> [Problem to work on] Filter the records below for the word "Borsa". Copy each line that holds it.

> [Excerpted records]
....

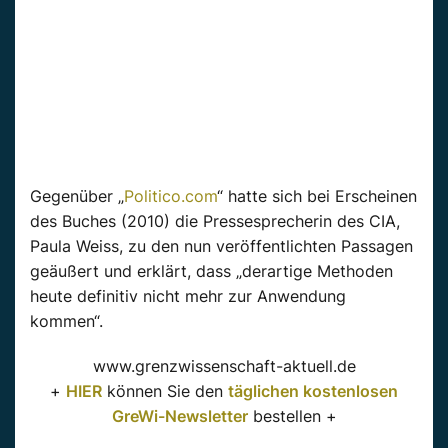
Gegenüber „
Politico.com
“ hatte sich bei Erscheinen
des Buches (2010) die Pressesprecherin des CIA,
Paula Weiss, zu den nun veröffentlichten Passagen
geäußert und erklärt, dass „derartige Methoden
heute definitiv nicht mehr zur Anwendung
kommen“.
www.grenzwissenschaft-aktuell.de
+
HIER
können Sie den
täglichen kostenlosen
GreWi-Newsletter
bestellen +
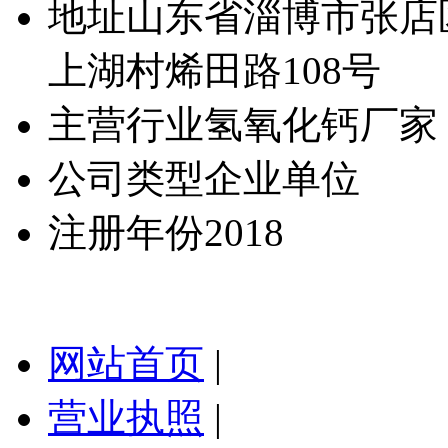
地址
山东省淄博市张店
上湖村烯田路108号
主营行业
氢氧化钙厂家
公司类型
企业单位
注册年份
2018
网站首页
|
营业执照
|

....

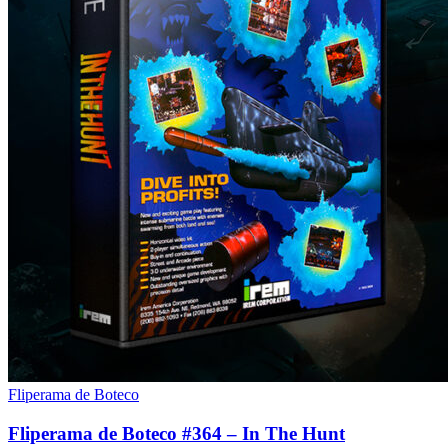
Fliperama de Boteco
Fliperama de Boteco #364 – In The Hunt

....

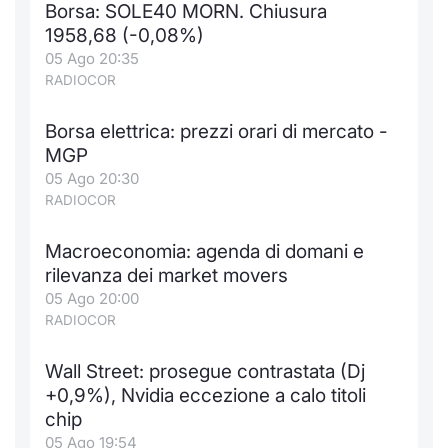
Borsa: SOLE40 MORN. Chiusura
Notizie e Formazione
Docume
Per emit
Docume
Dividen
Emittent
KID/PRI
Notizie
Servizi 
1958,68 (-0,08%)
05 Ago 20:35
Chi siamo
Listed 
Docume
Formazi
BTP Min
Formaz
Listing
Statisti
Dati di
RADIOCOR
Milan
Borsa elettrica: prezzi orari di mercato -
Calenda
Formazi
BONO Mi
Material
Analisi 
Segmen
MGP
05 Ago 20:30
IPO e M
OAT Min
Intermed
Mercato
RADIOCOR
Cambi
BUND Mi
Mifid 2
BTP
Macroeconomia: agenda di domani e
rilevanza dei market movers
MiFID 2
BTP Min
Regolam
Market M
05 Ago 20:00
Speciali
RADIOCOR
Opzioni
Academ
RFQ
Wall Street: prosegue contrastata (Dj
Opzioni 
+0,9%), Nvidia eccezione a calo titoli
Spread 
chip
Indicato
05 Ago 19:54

....

> [Response area]
Borsa: SOLE40 MORN. Chiusura
Borsa elettrica: prezzi orari di mercato -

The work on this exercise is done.